--- BRIEF ---
Each entry is to be retyped exactly as it appears. Leave the images out.

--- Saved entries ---
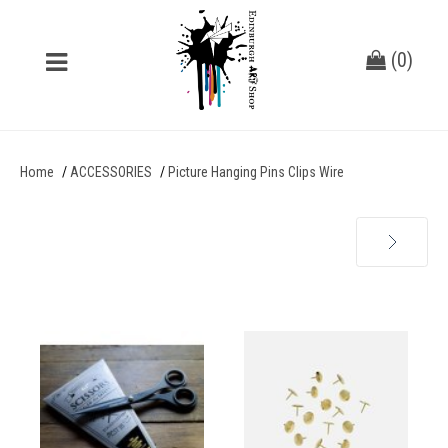
(
0
)
Home
ACCESSORIES
Picture Hanging Pins Clips Wire
Next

--- RESULT OF THE TASK ---
(
0
)
Home
ACCESSORIES
Picture Hanging Pins Clips Wire
Next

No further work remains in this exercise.